Modern Poetry of Mourning for the Pot

My uncle has three cans.

One is a tin can for boiling wine.

From an ancient family in northern Shanxi.

Suck up a mouthful of mellow hot wine.

Used to pull camels.

On impulse, I rang the tambourine in the western regions.

One is a red agate snuff bottle.

Painting Camel Road Scenery in Mobei

Maybe it's the old man's psychic Baoyu.

When it was broken by brute force.

The rest of my life is only shame and redemption.

One is a copper pot handed down from the Great Shengkui.

Wrapped in dirty burlap.

In the past, it had its own brilliant uses.

After the master was disabled, he was willing to drown.

Accept hematuria and tears dripping from the night.

I heard my uncle's sigh in my dream:

What a waste. This pot is a cultural relic.

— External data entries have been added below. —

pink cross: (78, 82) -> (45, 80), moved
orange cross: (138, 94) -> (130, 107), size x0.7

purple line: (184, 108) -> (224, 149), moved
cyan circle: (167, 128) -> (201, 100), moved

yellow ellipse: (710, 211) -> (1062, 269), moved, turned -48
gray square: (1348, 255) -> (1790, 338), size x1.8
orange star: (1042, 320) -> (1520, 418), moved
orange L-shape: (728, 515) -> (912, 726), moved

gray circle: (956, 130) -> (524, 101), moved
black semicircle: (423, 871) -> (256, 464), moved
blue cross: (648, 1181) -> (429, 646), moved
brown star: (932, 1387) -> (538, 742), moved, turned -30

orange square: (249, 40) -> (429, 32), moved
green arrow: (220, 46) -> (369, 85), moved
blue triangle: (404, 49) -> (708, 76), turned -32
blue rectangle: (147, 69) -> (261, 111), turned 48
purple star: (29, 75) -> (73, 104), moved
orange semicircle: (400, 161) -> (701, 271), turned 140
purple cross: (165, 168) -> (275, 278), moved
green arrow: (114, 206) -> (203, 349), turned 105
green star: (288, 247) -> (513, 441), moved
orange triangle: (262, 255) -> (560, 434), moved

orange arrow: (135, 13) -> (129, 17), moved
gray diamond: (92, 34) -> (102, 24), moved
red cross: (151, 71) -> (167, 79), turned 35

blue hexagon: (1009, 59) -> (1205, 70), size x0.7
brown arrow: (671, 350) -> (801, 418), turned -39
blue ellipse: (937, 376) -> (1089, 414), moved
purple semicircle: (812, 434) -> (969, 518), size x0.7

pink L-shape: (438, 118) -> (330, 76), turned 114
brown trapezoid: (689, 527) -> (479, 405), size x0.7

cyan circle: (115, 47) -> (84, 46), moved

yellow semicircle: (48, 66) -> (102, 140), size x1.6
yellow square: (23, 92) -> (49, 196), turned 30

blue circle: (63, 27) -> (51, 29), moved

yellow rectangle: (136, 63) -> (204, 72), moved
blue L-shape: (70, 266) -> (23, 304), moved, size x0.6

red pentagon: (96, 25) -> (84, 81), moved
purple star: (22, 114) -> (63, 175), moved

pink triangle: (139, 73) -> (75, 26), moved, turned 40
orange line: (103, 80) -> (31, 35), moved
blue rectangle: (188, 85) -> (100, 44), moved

My family also has two pots.

One is the common boiled water aluminum pot.

But I was taken care of by my father when I was a baby.

Exiled intellectuals

Always nervously wiping the pot wall.

I like to keep the luster of the past.

When washing the pot, my father once muttered:

"People should live clean, just like this pot."

Another rusty broken jar.

This is rubbish picked up from the roadside.

When my cousin and I were digging sand in the old Yellow River.

Used to quench thirst and prevent heatstroke in turbid river.

It witnessed the hardships of small coolies.

Old, when I make tea in a teapot.

When you see a pot thinking, you will know that I cherish my soil.

I can't give up my dead father and uncle.

I really want to go back to my hometown in Shanxi and face the hukou.

Look at the big rivers and waterfalls swinging in the clouds!